*** Opening of DATA SHOWN ***
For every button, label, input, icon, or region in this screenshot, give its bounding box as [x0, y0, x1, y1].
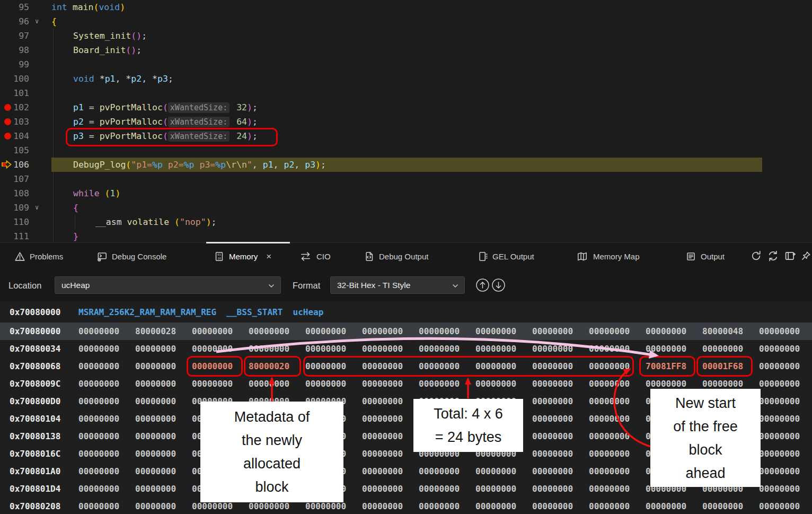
memory-cell[interactable]: 00000000	[702, 428, 743, 445]
code-line-108[interactable]: 108while (1)	[0, 186, 812, 201]
memory-cell[interactable]: 00000000	[78, 375, 119, 393]
memory-cell[interactable]: 00000000	[135, 463, 176, 480]
memory-cell[interactable]: 00000000	[192, 463, 233, 480]
memory-cell[interactable]: 00000000	[249, 323, 289, 340]
memory-cell[interactable]: 00000000	[249, 463, 289, 480]
memory-cell[interactable]: 00000000	[759, 463, 800, 480]
memory-cell[interactable]: 00000000	[759, 340, 800, 358]
memory-cell[interactable]: 00000000	[249, 375, 289, 393]
memory-cell[interactable]: 00000000	[475, 480, 516, 498]
memory-cell[interactable]: 00000000	[589, 340, 630, 358]
memory-cell[interactable]: 00000000	[419, 498, 460, 514]
memory-cell[interactable]: 00000000	[192, 498, 233, 514]
memory-cell[interactable]: 00000000	[362, 498, 403, 514]
memory-cell[interactable]: 00000000	[419, 375, 460, 393]
memory-cell[interactable]: 00000000	[475, 340, 516, 358]
memory-cell[interactable]: 00000000	[78, 323, 119, 340]
memory-cell[interactable]: 00000000	[759, 480, 800, 498]
code-line-107[interactable]: 107	[0, 172, 812, 186]
memory-cell[interactable]: 00000000	[702, 393, 743, 410]
memory-cell[interactable]: 00000000	[192, 323, 233, 340]
memory-cell[interactable]: 00000000	[78, 480, 119, 498]
memory-cell[interactable]: 00000000	[532, 498, 573, 514]
tab-memory[interactable]: 0110Memory×	[214, 243, 271, 269]
memory-cell[interactable]: 00000000	[419, 323, 460, 340]
memory-cell[interactable]: 00000000	[192, 375, 233, 393]
memory-cell[interactable]: 00000000	[362, 410, 403, 428]
memory-cell[interactable]: 00000000	[192, 393, 233, 410]
memory-cell[interactable]: 00000000	[646, 498, 686, 514]
memory-cell[interactable]: 00000000	[78, 410, 119, 428]
memory-cell[interactable]: 00000000	[532, 480, 573, 498]
memory-cell[interactable]: 00000000	[475, 428, 516, 445]
memory-cell[interactable]: 00000000	[419, 445, 460, 463]
tab-debug-output[interactable]: Debug Output	[364, 243, 428, 269]
memory-cell[interactable]: 00000000	[532, 375, 573, 393]
memory-cell[interactable]: 00000000	[249, 340, 289, 358]
memory-cell[interactable]: 00000000	[192, 340, 233, 358]
memory-cell[interactable]: 00000000	[646, 393, 686, 410]
format-dropdown[interactable]: 32-Bit Hex - TI Style	[330, 276, 465, 294]
memory-cell[interactable]: 00000000	[759, 375, 800, 393]
tab-memory-map[interactable]: Memory Map	[576, 243, 640, 269]
memory-cell[interactable]: 00000000	[475, 375, 516, 393]
memory-cell[interactable]: 00000000	[646, 480, 686, 498]
memory-cell[interactable]: 00000000	[646, 340, 686, 358]
memory-cell[interactable]: 00000000	[78, 358, 119, 375]
memory-cell[interactable]: 00000000	[646, 445, 686, 463]
memory-cell[interactable]: 00000000	[249, 428, 289, 445]
memory-cell[interactable]: 00000000	[362, 358, 403, 375]
code-line-97[interactable]: 97System_init();	[0, 29, 812, 43]
code-line-104[interactable]: 104p3 = pvPortMalloc(xWantedSize: 24);	[0, 129, 812, 143]
memory-cell[interactable]: 00000000	[135, 445, 176, 463]
memory-cell[interactable]: 00000000	[532, 445, 573, 463]
memory-cell[interactable]: 00000000	[419, 340, 460, 358]
open-new-view-button[interactable]	[784, 250, 796, 262]
memory-cell[interactable]: 00000000	[78, 428, 119, 445]
memory-cell[interactable]: 00000000	[589, 375, 630, 393]
memory-cell[interactable]: 00000000	[362, 375, 403, 393]
memory-cell[interactable]: 00000000	[532, 358, 573, 375]
code-line-109[interactable]: 109∨{	[0, 201, 812, 215]
memory-cell[interactable]: 00000000	[135, 340, 176, 358]
memory-cell[interactable]: 00000000	[305, 393, 346, 410]
memory-cell[interactable]: 00000000	[759, 393, 800, 410]
memory-cell[interactable]: 00000000	[475, 358, 516, 375]
memory-cell[interactable]: 00000000	[249, 445, 289, 463]
memory-cell[interactable]: 00000000	[532, 340, 573, 358]
memory-cell[interactable]: 00000000	[192, 445, 233, 463]
close-icon[interactable]: ×	[266, 252, 271, 261]
auto-refresh-button[interactable]	[767, 250, 779, 262]
memory-cell[interactable]: 00000000	[532, 323, 573, 340]
memory-cell[interactable]: 00000000	[646, 410, 686, 428]
memory-cell[interactable]: 00000000	[759, 358, 800, 375]
memory-cell[interactable]: 00000000	[305, 463, 346, 480]
memory-cell[interactable]: 00000000	[249, 498, 289, 514]
code-line-95[interactable]: 95int main(void)	[0, 0, 812, 14]
code-line-100[interactable]: 100void *p1, *p2, *p3;	[0, 72, 812, 86]
memory-cell[interactable]: 00000000	[305, 340, 346, 358]
memory-cell[interactable]: 00000000	[362, 323, 403, 340]
memory-cell[interactable]: 00000000	[646, 375, 686, 393]
scroll-down-button[interactable]	[491, 278, 506, 292]
memory-cell[interactable]: 00000000	[305, 498, 346, 514]
memory-cell[interactable]: 00000000	[192, 410, 233, 428]
memory-cell[interactable]: 80000028	[135, 323, 176, 340]
memory-cell[interactable]: 00000000	[702, 375, 743, 393]
memory-cell[interactable]: 00000000	[419, 393, 460, 410]
tab-output[interactable]: Output	[686, 243, 725, 269]
memory-cell[interactable]: 00000000	[305, 428, 346, 445]
memory-cell[interactable]: 00000000	[475, 463, 516, 480]
memory-cell[interactable]: 00000000	[589, 445, 630, 463]
memory-cell[interactable]: 00000000	[646, 463, 686, 480]
memory-cell[interactable]: 00000000	[249, 480, 289, 498]
memory-cell[interactable]: 00001F68	[702, 358, 743, 375]
memory-cell[interactable]: 00000000	[702, 480, 743, 498]
memory-cell[interactable]: 00000000	[475, 393, 516, 410]
memory-cell[interactable]: 00000000	[646, 323, 686, 340]
memory-cell[interactable]: 00000000	[475, 323, 516, 340]
memory-cell[interactable]: 00000000	[135, 498, 176, 514]
memory-cell[interactable]: 00000000	[78, 463, 119, 480]
memory-cell[interactable]: 00000000	[589, 393, 630, 410]
memory-cell[interactable]: 00000000	[305, 358, 346, 375]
*** Close of DATA SHOWN ***
THE TASK:
What is needed is an exact copy of the data, with the pictures removed.

SOLUTION FOR THIS PROBLEM:
For every button, label, input, icon, or region in this screenshot, give its bounding box as [x0, y0, x1, y1].
memory-cell[interactable]: 00000000	[702, 428, 743, 445]
code-line-108[interactable]: 108while (1)	[0, 186, 812, 201]
memory-cell[interactable]: 00000000	[78, 375, 119, 393]
memory-cell[interactable]: 00000000	[135, 463, 176, 480]
memory-cell[interactable]: 00000000	[192, 463, 233, 480]
memory-cell[interactable]: 00000000	[249, 323, 289, 340]
memory-cell[interactable]: 00000000	[249, 463, 289, 480]
memory-cell[interactable]: 00000000	[759, 463, 800, 480]
memory-cell[interactable]: 00000000	[759, 340, 800, 358]
memory-cell[interactable]: 00000000	[249, 375, 289, 393]
memory-cell[interactable]: 00000000	[475, 480, 516, 498]
memory-cell[interactable]: 00000000	[589, 340, 630, 358]
memory-cell[interactable]: 00000000	[419, 498, 460, 514]
memory-cell[interactable]: 00000000	[192, 498, 233, 514]
memory-cell[interactable]: 00000000	[362, 498, 403, 514]
memory-cell[interactable]: 00000000	[419, 375, 460, 393]
memory-cell[interactable]: 00000000	[475, 340, 516, 358]
memory-cell[interactable]: 00000000	[78, 323, 119, 340]
memory-cell[interactable]: 00000000	[759, 480, 800, 498]
code-line-107[interactable]: 107	[0, 172, 812, 186]
memory-cell[interactable]: 00000000	[702, 393, 743, 410]
memory-cell[interactable]: 00000000	[192, 323, 233, 340]
memory-cell[interactable]: 00000000	[78, 480, 119, 498]
memory-cell[interactable]: 00000000	[532, 498, 573, 514]
tab-memory[interactable]: 0110Memory×	[214, 243, 271, 269]
memory-cell[interactable]: 00000000	[419, 323, 460, 340]
memory-cell[interactable]: 00000000	[192, 375, 233, 393]
memory-cell[interactable]: 00000000	[362, 410, 403, 428]
memory-cell[interactable]: 00000000	[192, 393, 233, 410]
memory-cell[interactable]: 00000000	[646, 498, 686, 514]
memory-cell[interactable]: 00000000	[78, 410, 119, 428]
memory-cell[interactable]: 00000000	[532, 480, 573, 498]
memory-cell[interactable]: 00000000	[475, 428, 516, 445]
memory-cell[interactable]: 00000000	[419, 445, 460, 463]
tab-debug-output[interactable]: Debug Output	[364, 243, 428, 269]
memory-cell[interactable]: 00000000	[532, 375, 573, 393]
memory-cell[interactable]: 00000000	[249, 340, 289, 358]
memory-cell[interactable]: 00000000	[192, 340, 233, 358]
memory-cell[interactable]: 00000000	[646, 393, 686, 410]
format-dropdown[interactable]: 32-Bit Hex - TI Style	[330, 276, 465, 294]
memory-cell[interactable]: 00000000	[759, 375, 800, 393]
tab-memory-map[interactable]: Memory Map	[576, 243, 640, 269]
memory-cell[interactable]: 00000000	[475, 375, 516, 393]
memory-cell[interactable]: 00000000	[646, 480, 686, 498]
memory-cell[interactable]: 00000000	[646, 340, 686, 358]
memory-cell[interactable]: 00000000	[78, 358, 119, 375]
memory-cell[interactable]: 00000000	[646, 445, 686, 463]
memory-cell[interactable]: 00000000	[249, 428, 289, 445]
memory-cell[interactable]: 00000000	[362, 358, 403, 375]
code-line-97[interactable]: 97System_init();	[0, 29, 812, 43]
code-line-104[interactable]: 104p3 = pvPortMalloc(xWantedSize: 24);	[0, 129, 812, 143]
memory-cell[interactable]: 00000000	[135, 445, 176, 463]
memory-cell[interactable]: 00000000	[532, 445, 573, 463]
memory-cell[interactable]: 00000000	[419, 340, 460, 358]
open-new-view-button[interactable]	[784, 250, 796, 262]
memory-cell[interactable]: 00000000	[78, 428, 119, 445]
memory-cell[interactable]: 00000000	[589, 375, 630, 393]
memory-cell[interactable]: 00000000	[362, 375, 403, 393]
memory-cell[interactable]: 00000000	[532, 358, 573, 375]
code-line-109[interactable]: 109∨{	[0, 201, 812, 215]
memory-cell[interactable]: 00000000	[135, 340, 176, 358]
memory-cell[interactable]: 00000000	[305, 393, 346, 410]
memory-cell[interactable]: 00000000	[759, 393, 800, 410]
memory-cell[interactable]: 00000000	[475, 358, 516, 375]
memory-cell[interactable]: 00000000	[249, 445, 289, 463]
memory-cell[interactable]: 00000000	[532, 340, 573, 358]
memory-cell[interactable]: 00000000	[192, 445, 233, 463]
close-icon[interactable]: ×	[266, 252, 271, 261]
auto-refresh-button[interactable]	[767, 250, 779, 262]
memory-cell[interactable]: 00000000	[532, 323, 573, 340]
memory-cell[interactable]: 00000000	[646, 410, 686, 428]
memory-cell[interactable]: 00000000	[759, 358, 800, 375]
memory-cell[interactable]: 00000000	[305, 463, 346, 480]
memory-cell[interactable]: 00000000	[249, 498, 289, 514]
code-line-95[interactable]: 95int main(void)	[0, 0, 812, 14]
code-line-100[interactable]: 100void *p1, *p2, *p3;	[0, 72, 812, 86]
memory-cell[interactable]: 00000000	[305, 340, 346, 358]
memory-cell[interactable]: 00000000	[362, 323, 403, 340]
memory-cell[interactable]: 00000000	[646, 375, 686, 393]
scroll-down-button[interactable]	[491, 278, 506, 292]
memory-cell[interactable]: 00000000	[305, 498, 346, 514]
memory-cell[interactable]: 00000000	[192, 410, 233, 428]
memory-cell[interactable]: 80000028	[135, 323, 176, 340]
memory-cell[interactable]: 00000000	[702, 375, 743, 393]
memory-cell[interactable]: 00000000	[419, 393, 460, 410]
tab-output[interactable]: Output	[686, 243, 725, 269]
memory-cell[interactable]: 00000000	[305, 428, 346, 445]
memory-cell[interactable]: 00000000	[475, 463, 516, 480]
memory-cell[interactable]: 00000000	[589, 445, 630, 463]
memory-cell[interactable]: 00000000	[646, 463, 686, 480]
memory-cell[interactable]: 00000000	[249, 480, 289, 498]
memory-cell[interactable]: 00001F68	[702, 358, 743, 375]
memory-cell[interactable]: 00000000	[702, 480, 743, 498]
memory-cell[interactable]: 00000000	[475, 393, 516, 410]
memory-cell[interactable]: 00000000	[646, 323, 686, 340]
memory-cell[interactable]: 00000000	[475, 323, 516, 340]
memory-cell[interactable]: 00000000	[135, 498, 176, 514]
memory-cell[interactable]: 00000000	[78, 463, 119, 480]
memory-cell[interactable]: 00000000	[589, 393, 630, 410]
memory-cell[interactable]: 00000000	[305, 358, 346, 375]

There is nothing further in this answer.